# four way vs bubblelicious vs northern lights/big bud



## G_48911 (May 1, 2008)

I'll be placing my order with seedboutique.com next week and im having a very hard time deciding on which nirvana strains i wanna grow. i've norrowed it down to 1. White widow
                            2. Jock Horror
                            3. Aurora Indica
                            4 ?
   As for my fourth choice I've narrowed it down to 3 strains. 
 1. Four Way (my dealer grew this strain for 5 yrs and said it was the best weed he ever grew/smoked,his seeds werent from nirvana and i cant seem to find any journals of anybody growing it so im kinda questioning my intentions of growing it)
 2. northern lights X Big Bud ( I love the high i get off northern lights and I've had some buds of big bud that were 18-24 inches long so it leads be to believe a cross between the 2 of them would be an almost perfect plant)
3.Bubblelicious (I've heard good and bad reviews on this,what really made me wanna grow this was this pic,as well as the fact it has a bubblegum taste,and of all the strains i've already chosen,none of them are a fruity type of bud and so i think it might be a good idea to throw it in the mix.
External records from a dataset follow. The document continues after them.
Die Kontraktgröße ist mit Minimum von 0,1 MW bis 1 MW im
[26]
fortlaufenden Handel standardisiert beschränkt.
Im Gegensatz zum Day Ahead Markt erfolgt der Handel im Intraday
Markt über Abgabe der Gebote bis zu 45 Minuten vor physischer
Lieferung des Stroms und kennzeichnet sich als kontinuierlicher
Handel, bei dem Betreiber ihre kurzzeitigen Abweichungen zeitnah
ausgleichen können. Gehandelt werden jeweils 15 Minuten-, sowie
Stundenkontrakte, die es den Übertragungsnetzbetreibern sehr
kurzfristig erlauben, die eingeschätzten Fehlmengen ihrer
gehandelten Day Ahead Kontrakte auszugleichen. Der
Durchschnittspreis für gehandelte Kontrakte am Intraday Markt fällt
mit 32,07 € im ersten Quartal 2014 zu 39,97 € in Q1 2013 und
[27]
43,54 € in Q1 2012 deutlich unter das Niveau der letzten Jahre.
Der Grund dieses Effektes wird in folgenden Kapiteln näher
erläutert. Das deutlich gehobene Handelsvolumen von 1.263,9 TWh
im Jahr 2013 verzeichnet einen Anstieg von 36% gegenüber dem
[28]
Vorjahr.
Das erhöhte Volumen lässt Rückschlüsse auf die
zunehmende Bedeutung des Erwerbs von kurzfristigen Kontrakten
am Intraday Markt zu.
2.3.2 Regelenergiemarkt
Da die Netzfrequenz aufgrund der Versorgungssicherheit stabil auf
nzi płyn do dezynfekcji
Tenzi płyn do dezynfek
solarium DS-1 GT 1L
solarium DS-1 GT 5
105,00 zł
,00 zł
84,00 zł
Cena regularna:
 Anyways,Can anybody give me any input on any of these 3 strains.I never knew making a decision would be this hard and if i had more room,i'd just choose all of em,but since i only have a 40 pot dripper system,i've gotta narrow it down to four.Also,is this picture what i can expect from the nirvana bubblelicious or is it just a picture of a random bubblelicious plant thats probably not from a nirvana bean? anyways,Thanks to all of you for your help &  support and hopefully with the help of some of you long time growers.I can finally make up my mind on what to grow.
    Peace-G_48911


----------



## G_48911 (May 1, 2008)

i've been sitting here thinking about a way i can do up 5 different strains and ive finally figured out how im gonna do it.im thinking im just gonna do the white widow,jock horror,aurora indica and bubblelicious in my  dripper system.(with 2 400 watt hps's) and as for my 5th strain (probably gonna be the northern lights X big bud),im gonna do up a homemade bubbler tote with a 4ft double bulbed flourescent shop light over it. then once i get my males out of my dripper system.I'll replace them with the females i get from my homemade system.obviosly the flourescent wont be enough to flower under,but i'll definitly beable to veg with it until i can determine the sex...then i'll have 40 females (a.k.a.  a whole crap load of plants and weed) =) wish me luck   -Thanks


----------



## kasgrow (May 1, 2008)

Good Luck Bro, Aurora indica is excellent. I have fallen in love with it. The flavor is nice and the high is awsome. The more I smoke it the more I like it. I have some northern lights growing but haven't flowered yet.


----------



## G_48911 (May 1, 2008)

yea,its gonna be alot of work/fun. i'm looking forward to blazin on the aurora indica,i want to see what all the hypes about. (it better be good) =)
anyways,i havent had anybody comment on the bubblelicious...does anybody have a stash of this that they could post  a pic  of a bud of it or...?
is there even anybody in here growing bubblelicious? anyways,im off to find a good plan for my homemade system i plan to grow the northern lights/big bud in.-later folks


----------



## smokybear (May 2, 2008)

Sounds like a great plan. Lots of great strains that you've picked. I've seen threads on bubblelicious before so I know someone here has grown in. Search around and you will probably find it. Also, take a look in the strain and smoke reports and that may help you out. Make sure to keep us posted. Sounds like great plans my friend. Keep us posted. Take care and be safe.


----------



## maineharvest (May 2, 2008)

I would definatily go with the northern lights x big bud too.  good choice.  I would also highly recommend the AK48 from Nirvana.  Very tasty and very potent!!!!!


----------



## G_48911 (May 2, 2008)

well,i actually was planning on just doin 40 plants which is what my dripper system holds,but once i get them males out im gonna have pots with notta in em so i've gotta have some other ones goin til i can determine sex,then i'm throwin them N.L. X Big Bud  ladies in there in place of the soon to be hash =) .I'm gonna keep this an all nirvana strain grow as a thank you to them for running this forum and helping so many people out.(This forum helps out ALOT of people)
The Ak 48 does look good and i hear its some good smoke but im gonna wait til after i can get a good system down for controlling the odor. (i know N.L.Xbig bud will smell bad but if i did the ak 48 also,It Would reak & i wouldnt grow the bubblelicious, and i'm thinking i should,just to throw a bubble gum scent in the mix) I rent so i dont wanna grow too many skunky plants =) if i can sub 5 outta 40 plants out with  plants that has a fruity smell to it and tastes like bubble gum.Count me in.I just read that the bubblelicious resins out so bad that it doesnt burn good in spliffs and i love me a swisher sweet,so thats the only thing that might annoy me about the strain.anyways,i'll be starting my journal in about a month(after i got everything setup and ready to roll so i dont have to stress my plants out changing stuff around.) Later Folks


----------